Find out how you can recognise signs of money laundering in your firm in this interview with Financial Crime Prevention Consultant, Martin Schofield.
Line of duty: NCA prepares to tackle illicit finance
Meanwhile, in 2019/2020, the National Crime Agency intends to fully maximise its latest powers of Account Freezing Orders and Unexplained Wealth Orders (UWOs) to tackle illicit finance, which costs the UK economy £160 billion annually, and is also promising to reform the Suspicious Activity Report regime.
In its annual report, it commits to implementing the Financial Action Task Force inspection recommendations to improve the quality of financial intelligence that is available to competent authorities and to better exploit the available SAR data.
The database currently holds 2.3 million SARs.
Cyber Security Breaches Survey 2019 highlights phishing email vulnerability
Of these, the most common attacks were:
- Phishing emails (affecting 80% of businesses, 81% of charities)
- Others impersonating their organisation online (28% of businesses, 20% of charities)
- Viruses and malware (27% of businesses, 18% of charities)
While many organisations have made changes to cybersecurity as a result of GDPR (with 60% creating new policies), only 27% of businesses and 29% of charities had providing cybersecurity training, leaving them dangerously exposed.

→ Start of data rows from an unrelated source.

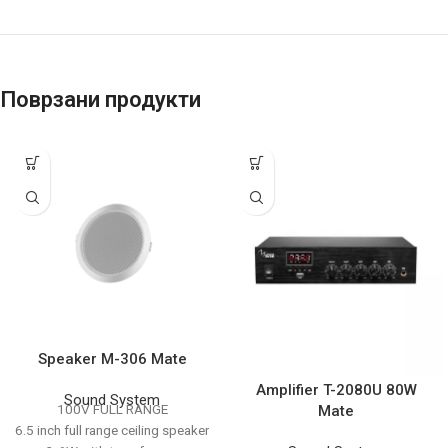
Поврзани продукти
Speaker M-306 Mate
Amplifier T-2080U 80W
Sound System
100V FULL RANGE
Mate
6.5 inch full range ceiling speaker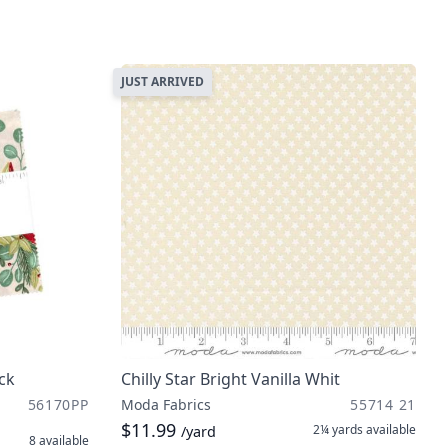
JUST ARRIVED
ck
Chilly Star Bright Vanilla Whit
56170PP
Moda Fabrics
55714 21
$11.99
2¼ yards
available
/yard
8
available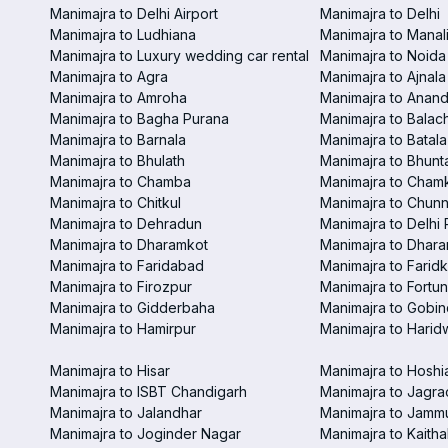
Manimajra to Delhi Airport
Manimajra to Delhi
Manimajra to Ludhiana
Manimajra to Manal
Manimajra to Luxury wedding car rental
Manimajra to Noida
Manimajra to Agra
Manimajra to Ajnala
Manimajra to Amroha
Manimajra to Anand
Manimajra to Bagha Purana
Manimajra to Balac
Manimajra to Barnala
Manimajra to Batala
Manimajra to Bhulath
Manimajra to Bhunt
Manimajra to Chamba
Manimajra to Chamk
Manimajra to Chitkul
Manimajra to Chunn
Manimajra to Dehradun
Manimajra to Delhi 
Manimajra to Dharamkot
Manimajra to Dhar
Manimajra to Faridabad
Manimajra to Faridk
Manimajra to Firozpur
Manimajra to Fortun
Manimajra to Gidderbaha
Manimajra to Gobi
Manimajra to Hamirpur
Manimajra to Harid
Manimajra to Hisar
Manimajra to Hoshi
Manimajra to ISBT Chandigarh
Manimajra to Jagra
Manimajra to Jalandhar
Manimajra to Jamm
Manimajra to Joginder Nagar
Manimajra to Kaitha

Having a policy won't necessarily guarantee people will know what to do when faced with a malicious actor or potential threat. You need to train your staff so that they know how to spot the signs of phishing and exactly what to do.
Banks to face 'ethical hacking' tests
In their 2019/2020 business plan, the FCA has stated that it will continue testing banks' resilience to cyberattack using the CBEST (ethical hacking) regulatory tools in partnership with the Bank of England, as part of its operational resilience priorities. It also pointed out that IT failure by third parties was the second-highest root cause of disruption to services.